If I have no contact whatsoever with God in my life, then I cannot
see in the other anything more than the other, and I am incapable
of seeing in him the image of God. But if in my life I fail completely
to heed others, solely out of a desire to be “devout”
and to perform my “religious duties”, then my relationship
with God will also grow arid. It becomes merely “proper”,
but loveless. Only my readiness to encounter my neighbour and
to show him love makes me sensitive to God as well. Only if I
serve my neighbour can my eyes be opened to what God does for
me and how much he loves me. The saints—consider the example
of Blessed Teresa of Calcutta—constantly renewed their capacity
for love of neighbour from their encounter with the Eucharistic
Lord, and conversely this encounter acquired its real- ism and
depth in their service to others. Love of God and love of neighbour
are thus inseparable, they form a single commandment. But both
live from the love of God who has loved us first. No longer is
it a question, then, of a “commandment” imposed from
without and calling for the impossible, but rather of a freely-bestowed
experience of love from within, a love which by its very nature
must then be shared with others. Love grows through love. Love
is “divine” because it comes from God and unites us
to God; through this unifying process it makes us a “we”
which transcends our divisions and makes us one, until in the
end God is “all in all” (1 Cor 15:28).
PART
II
CARITAS
THE PRACTICE OF LOVE
BY THE CHURCH
AS A “COMMUNITY OF LOVE”
The Church's charitable activity as a manifestation of Trinitarian
love
19. “If you see charity, you see the Trinity”, wrote
Saint Augustine.[11] In the foregoing reflections, we have been
able to focus our attention on the Pierced one (cf. Jn 19:37,
Zech 12:10), recognizing the plan of the Father who, moved by
love (cf. Jn 3:16), sent his only-begotten Son into the world
to redeem man. By dying on the Cross—as Saint John tells
us—Jesus “gave up his Spirit” (Jn 19:30), anticipating
the gift of the Holy Spirit that he would make after his Resurrection
(cf. Jn 20:22). This was to fulfil the promise of “rivers
of living water” that would flow out of the hearts of believers,
through the outpouring of the Spirit (cf. Jn 7:38-39). The Spirit,
in fact, is that interior power which harmonizes their hearts
with Christ's heart and moves them to love their brethren as Christ
loved them, when he bent down to wash the feet of the disciples
(cf. Jn 13:1-13) and above all when he gave his life for us (cf.
Jn 13:1, 15:13).
The Spirit is also the energy which transforms the heart of the
ecclesial community, so that it becomes a witness before the world
to the love of the Father, who wishes to make humanity a single
family in his Son. The entire activity of the Church is an expression
of a love that seeks the integral good of man: it seeks his evangelization
through Word and Sacrament, an undertaking that is often heroic
in the way it is acted out in history; and it seeks to promote
man in the various arenas of life and human activity. Love is
therefore the service that the Church carries out in order to
attend constantly to man's sufferings and his needs, including
material needs. And this is the aspect, this service of charity,
on which I want to focus in the second part of the Encyclical.

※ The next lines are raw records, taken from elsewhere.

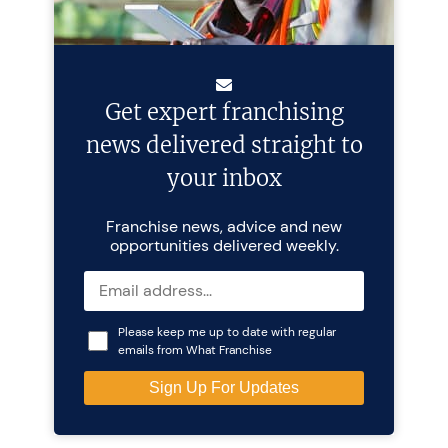
Get expert franchising
news delivered straight to
your inbox
Franchise news, advice and new
opportunities delivered weekly.
Please keep me up to date with regular
emails from What Franchise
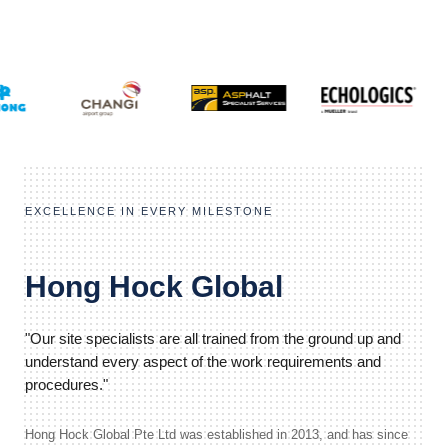
EXCELLENCE IN EVERY MILESTONE
Hong Hock Global
"Our site specialists are all trained from the ground up and
understand every aspect of the work requirements and
procedures."
Hong Hock Global Pte Ltd was established in 2013, and has since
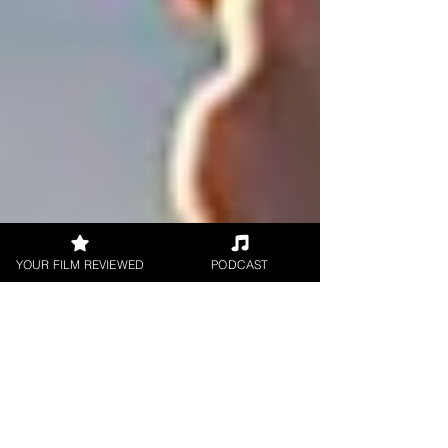
YOUR FILM REVIEWED
PODCAST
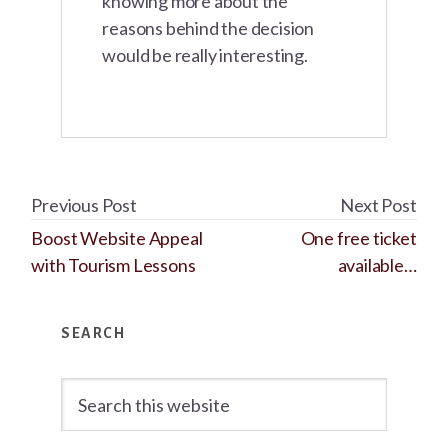
knowing more about the
reasons behind the decision
would be really interesting.
Previous Post
Next Post
Boost Website Appeal
One free ticket
with Tourism Lessons
available…
Primary
SEARCH
Sidebar
Search
this
website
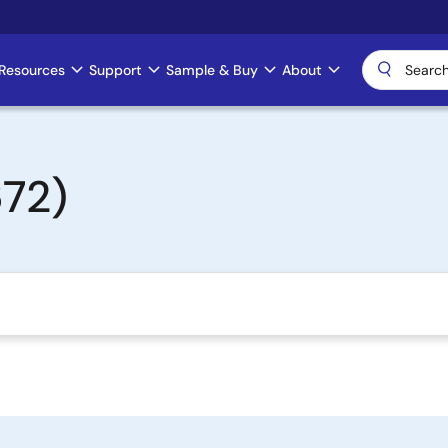
Resources
Support
Sample & Buy
About
72)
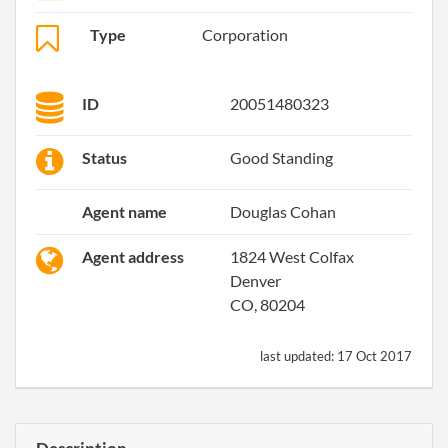
Type
Corporation
ID
20051480323
Status
Good Standing
Agent name
Douglas Cohan
Agent address
1824 West Colfax
Denver
CO, 80204
last updated:
17 Oct 2017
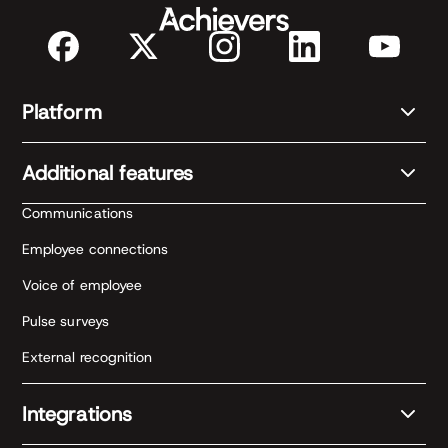
Platform
Additional features
Communications
Employee connections
Voice of employee
Pulse surveys
External recognition
Integrations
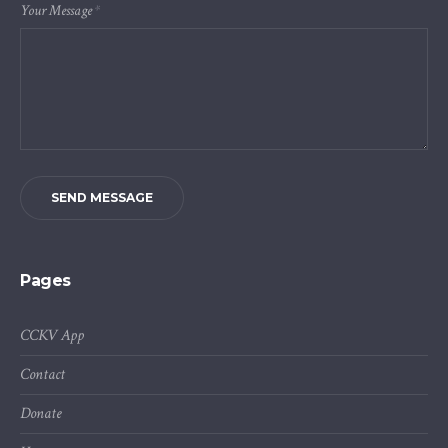
Your Message
*
SEND MESSAGE
Pages
CCKV App
Contact
Donate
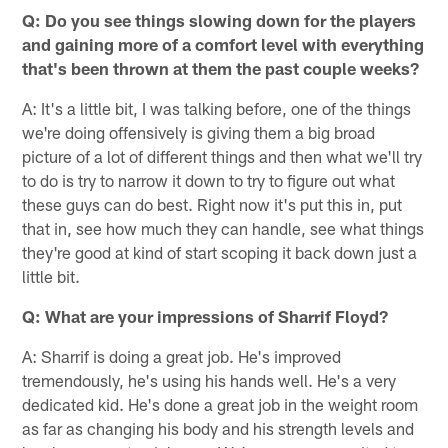
Q: Do you see things slowing down for the players
and gaining more of a comfort level with everything
that's been thrown at them the past couple weeks?
A: It's a little bit, I was talking before, one of the things
we're doing offensively is giving them a big broad
picture of a lot of different things and then what we'll try
to do is try to narrow it down to try to figure out what
these guys can do best. Right now it's put this in, put
that in, see how much they can handle, see what things
they're good at kind of start scoping it back down just a
little bit.
Q: What are your impressions of Sharrif Floyd?
A: Sharrif is doing a great job. He's improved
tremendously, he's using his hands well. He's a very
dedicated kid. He's done a great job in the weight room
as far as changing his body and his strength levels and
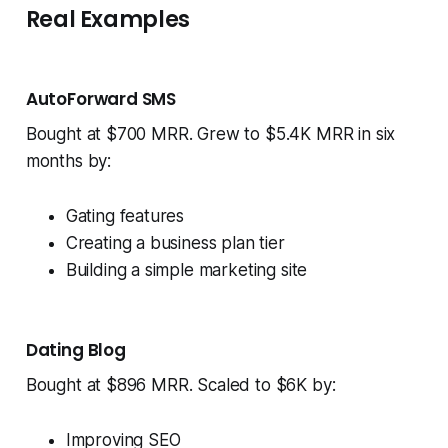
Real Examples
AutoForward SMS
Bought at $700 MRR. Grew to $5.4K MRR in six
months by:
Gating features
Creating a business plan tier
Building a simple marketing site
Dating Blog
Bought at $896 MRR. Scaled to $6K by:
Improving SEO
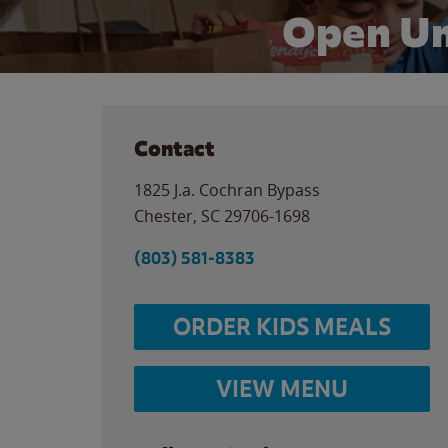
Open Un
Contact
1825 J.a. Cochran Bypass
Chester
,
SC
29706-1698
(803) 581-8383
ORDER KIDS MEALS
VIEW MENU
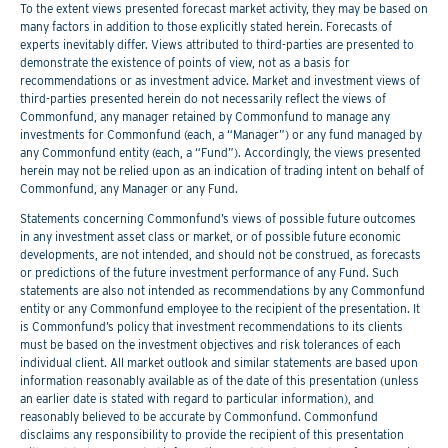
To the extent views presented forecast market activity, they may be based on
many factors in addition to those explicitly stated herein. Forecasts of
experts inevitably differ. Views attributed to third-parties are presented to
demonstrate the existence of points of view, not as a basis for
recommendations or as investment advice. Market and investment views of
third-parties presented herein do not necessarily reflect the views of
Commonfund, any manager retained by Commonfund to manage any
investments for Commonfund (each, a “Manager”) or any fund managed by
any Commonfund entity (each, a “Fund”). Accordingly, the views presented
herein may not be relied upon as an indication of trading intent on behalf of
Commonfund, any Manager or any Fund.
Statements concerning Commonfund’s views of possible future outcomes
in any investment asset class or market, or of possible future economic
developments, are not intended, and should not be construed, as forecasts
or predictions of the future investment performance of any Fund. Such
statements are also not intended as recommendations by any Commonfund
entity or any Commonfund employee to the recipient of the presentation. It
is Commonfund’s policy that investment recommendations to its clients
must be based on the investment objectives and risk tolerances of each
individual client. All market outlook and similar statements are based upon
information reasonably available as of the date of this presentation (unless
an earlier date is stated with regard to particular information), and
reasonably believed to be accurate by Commonfund. Commonfund
disclaims any responsibility to provide the recipient of this presentation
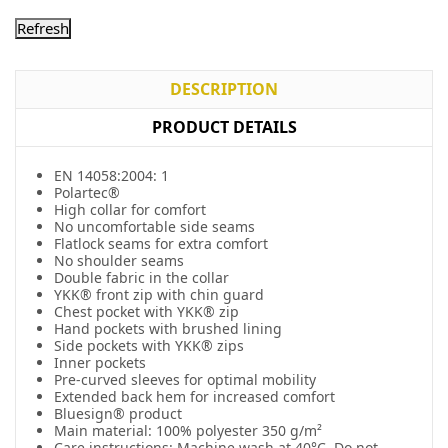
DESCRIPTION
PRODUCT DETAILS
EN 14058:2004: 1
Polartec®
High collar for comfort
No uncomfortable side seams
Flatlock seams for extra comfort
No shoulder seams
Double fabric in the collar
YKK® front zip with chin guard
Chest pocket with YKK® zip
Hand pockets with brushed lining
Side pockets with YKK® zips
Inner pockets
Pre-curved sleeves for optimal mobility
Extended back hem for increased comfort
Bluesign® product
Main material: 100% polyester 350 g/m²
Care instructions: Machine wash at 40°C. Do not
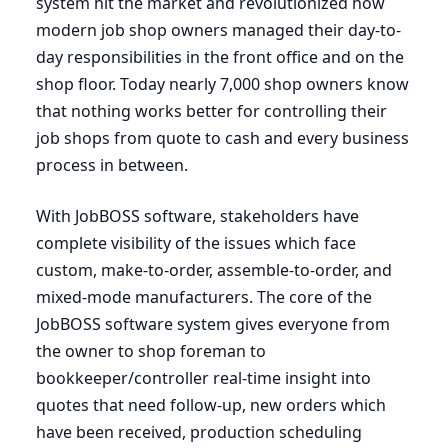
system hit the market and revolutionized how
modern job shop owners managed their day-to-
day responsibilities in the front office and on the
shop floor. Today nearly
7
,
000
shop owners know
that nothing works better for controlling their
job shops from quote to cash and every business
process in between.
With JobBOSS software, stakeholders have
complete visibility of the issues which face
custom, make-to-order, assemble-to-order, and
mixed-mode manufacturers. The core of the
JobBOSS software system gives everyone from
the owner to shop foreman to
bookkeeper/controller real-time insight into
quotes that need follow-up, new orders which
have been received, production scheduling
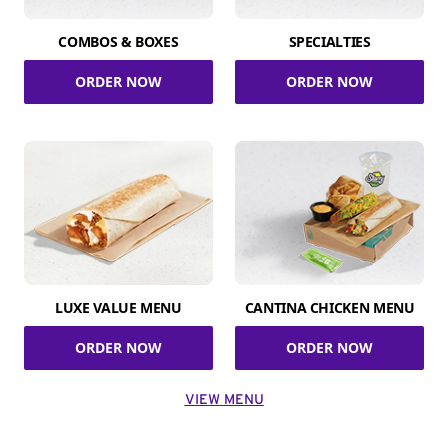
COMBOS & BOXES
SPECIALTIES
ORDER NOW
ORDER NOW
LUXE VALUE MENU
CANTINA CHICKEN MENU
ORDER NOW
ORDER NOW
VIEW MENU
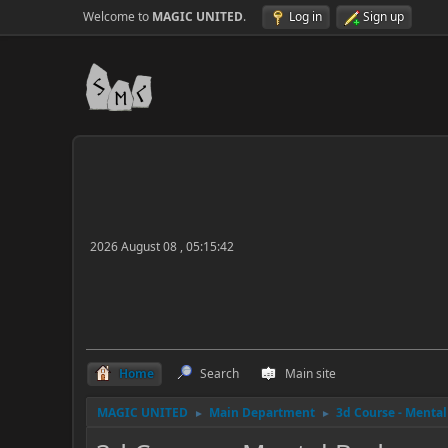
Welcome to
MAGIC UNITED
.
Log in
Sign up
2026 August 08 , 05:15:42
Home
Search
Main site
MAGIC UNITED
Main Department
3d Course - Menta
►
►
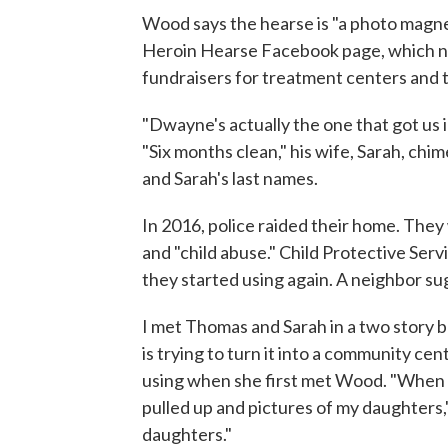
Wood says the hearse is "a photo magnet
Heroin Hearse Facebook page, which no
fundraisers for treatment centers and ta
"Dwayne's actually the one that got us 
"Six months clean," his wife, Sarah, chi
and Sarah's last names.
In 2016, police raided their home. They
and "child abuse." Child Protective Servi
they started using again. A neighbor 
I met Thomas and Sarah in a two story b
is trying to turn it into a community cen
using when she first met Wood. "When 
pulled up and pictures of my daughters,"
daughters."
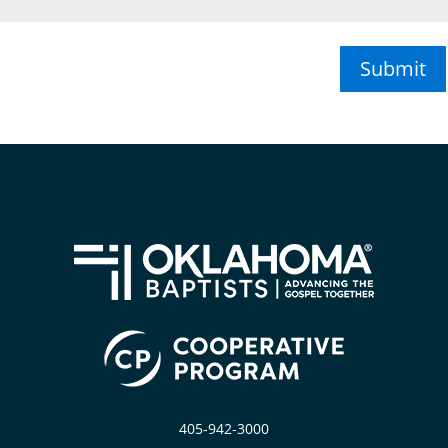
Submit
405-942-3000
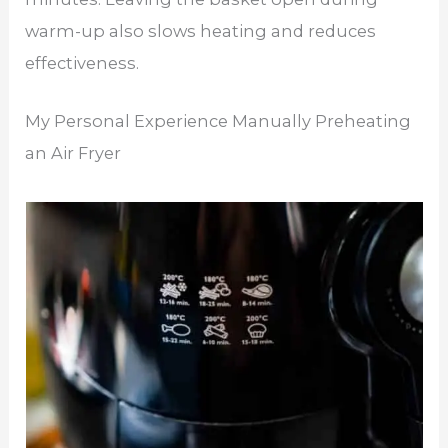
warm-up also slows heating and reduces
effectiveness.
My Personal Experience Manually Preheating
an Air Fryer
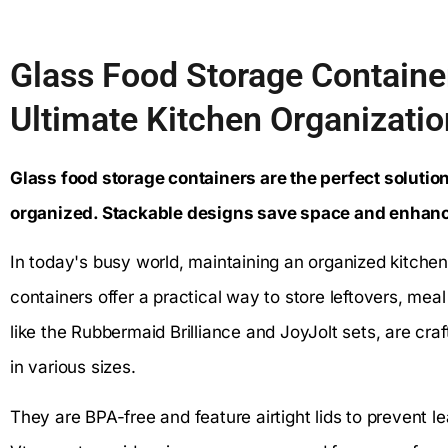
Glass Food Storage Containe
Ultimate Kitchen Organizatio
Glass food storage containers are the perfect solutio
organized. Stackable designs save space and enhance
In today's busy world, maintaining an organized kitchen
containers offer a practical way to store leftovers, me
like the Rubbermaid Brilliance and JoyJolt sets, are cr
in various sizes.
They are BPA-free and feature airtight lids to prevent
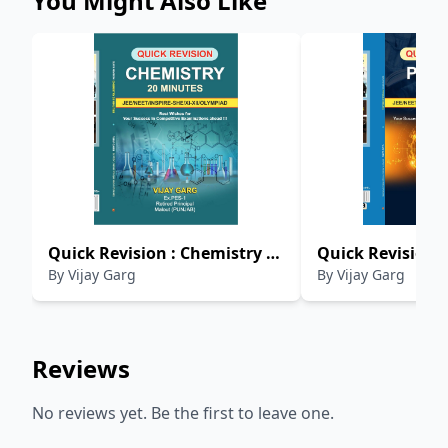
You Might Also Like
Quick Revision : Chemistry 20
Quick Revision :
By
Vijay Garg
By
Vijay Garg
Minutes
Minutes
Reviews
No reviews yet. Be the first to leave one.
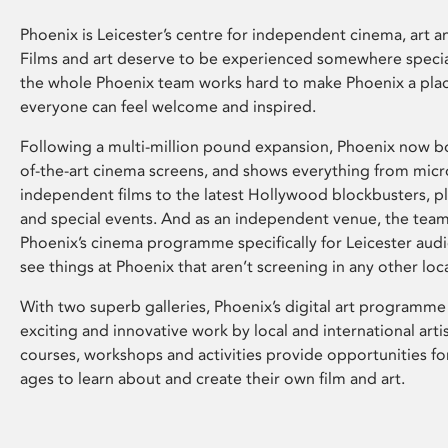
Phoenix is Leicester’s centre for independent cinema, art an
Films and art deserve to be experienced somewhere specia
the whole Phoenix team works hard to make Phoenix a pla
everyone can feel welcome and inspired.
Following a multi-million pound expansion, Phoenix now bo
of-the-art cinema screens, and shows everything from mic
independent films to the latest Hollywood blockbusters, plu
and special events. And as an independent venue, the tea
Phoenix’s cinema programme specifically for Leicester audi
see things at Phoenix that aren’t screening in any other loc
With two superb galleries, Phoenix’s digital art programme
exciting and innovative work by local and international arti
courses, workshops and activities provide opportunities for
ages to learn about and create their own film and art.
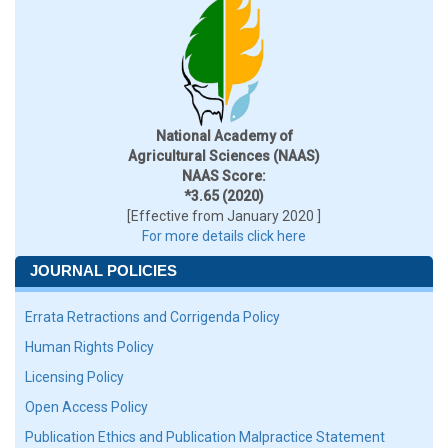
National Academy of
Agricultural Sciences (NAAS)
NAAS Score:
*3.65 (2020)
[Effective from January 2020 ]
For more details click here
JOURNAL POLICIES
Errata Retractions and Corrigenda Policy
Human Rights Policy
Licensing Policy
Open Access Policy
Publication Ethics and Publication Malpractice Statement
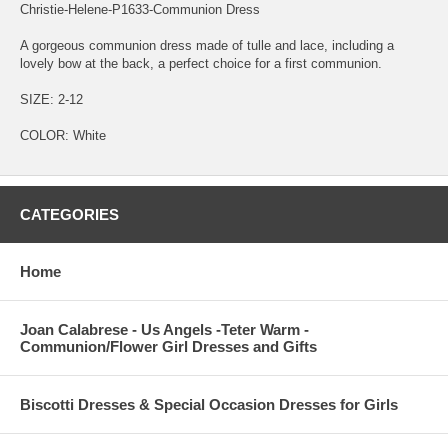
Christie-Helene-P1633-Communion Dress
A gorgeous communion dress made of tulle and lace, including a
lovely bow at the back, a perfect choice for a first communion.
SIZE: 2-12
COLOR: White
CATEGORIES
Home
Joan Calabrese - Us Angels -Teter Warm -
Communion/Flower Girl Dresses and Gifts
Biscotti Dresses & Special Occasion Dresses for Girls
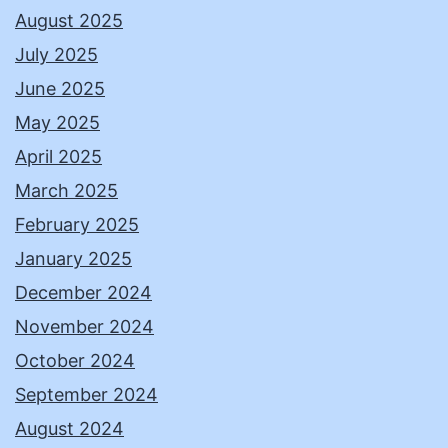
August 2025
July 2025
June 2025
May 2025
April 2025
March 2025
February 2025
January 2025
December 2024
November 2024
October 2024
September 2024
August 2024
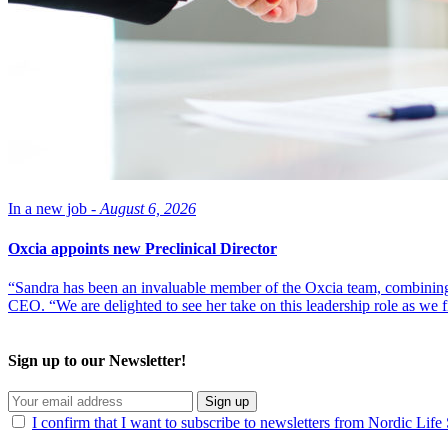
In a new job -
August 6, 2026
Oxcia appoints new Preclinical Director
“Sandra has been an invaluable member of the Oxcia team, combining
CEO. “We are delighted to see her take on this leadership role as we 
Sign up to our Newsletter!
Sign up
I confirm that I want to subscribe to newsletters from Nordic Life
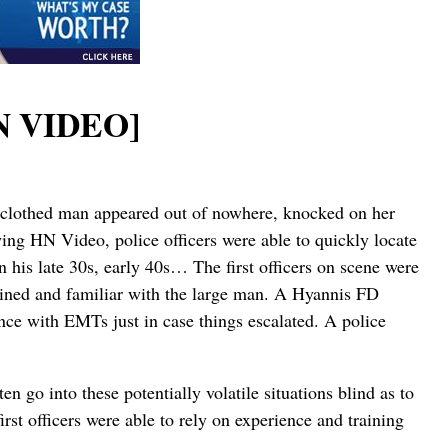
HN VIDEO]
ly clothed man appeared out of nowhere, knocked on her
wing HN Video, police officers were able to quickly locate
his late 30s, early 40s… The first officers on scene were
rained and familiar with the large man. A Hyannis FD
ce with EMTs just in case things escalated. A police
n go into these potentially volatile situations blind as to
irst officers were able to rely on experience and training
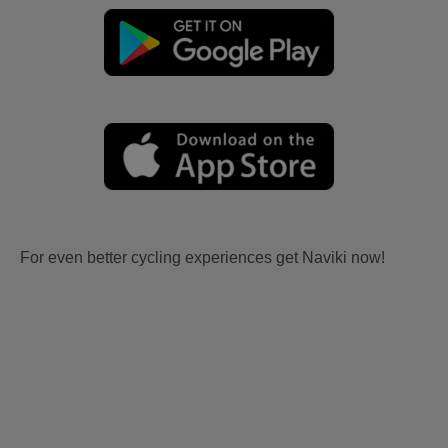
For even better cycling experiences get Naviki now!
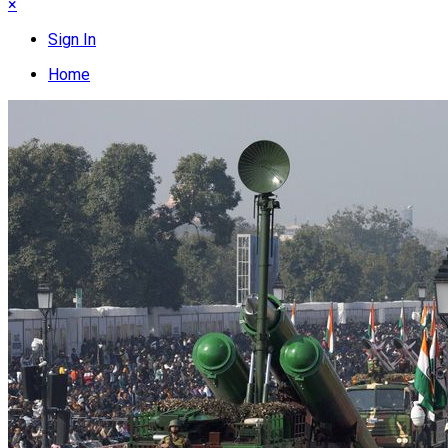
×
Sign In
Home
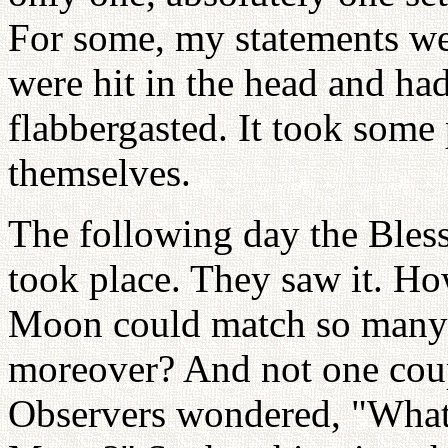
For some, my statements wer
were hit in the head and ha
flabbergasted. It took some
themselves.
The following day the Bles
took place. They saw it. Ho
Moon could match so many 
moreover? And not one coup
Observers wondered, "What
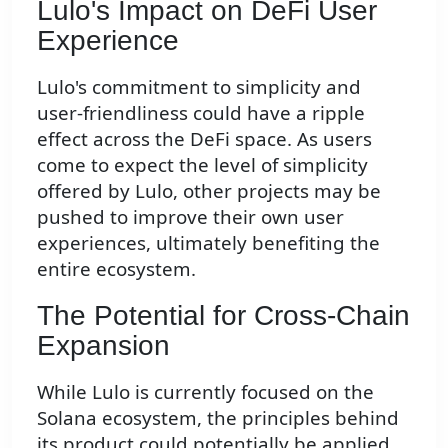
Lulo's Impact on DeFi User
Experience
Lulo's commitment to simplicity and
user-friendliness could have a ripple
effect across the DeFi space. As users
come to expect the level of simplicity
offered by Lulo, other projects may be
pushed to improve their own user
experiences, ultimately benefiting the
entire ecosystem.
The Potential for Cross-Chain
Expansion
While Lulo is currently focused on the
Solana ecosystem, the principles behind
its product could potentially be applied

Charity as a responsibility of the Church
20. Love of neighbour, grounded in the love of God, is first and
foremost a responsibility for each individual member of the faithful,
but it is also a responsibility for the entire ecclesial community
at every level: from the local community to the particular Church
and to the Church universal in its entirety. As a community, the
Church must practise love. Love thus needs to be organized if
it is to be an ordered service to the community. The awareness
of this responsibility has had a constitutive relevance in the
Church from the beginning: “All who believed were together
and had all things in common; and they sold their possessions
and goods and distributed them to all, as any had need”
(Acts 2:44-5). In these words, Saint Luke provides a kind of definition
of the Church, whose constitutive elements include fidelity to
the “teaching of the Apostles”, “communion”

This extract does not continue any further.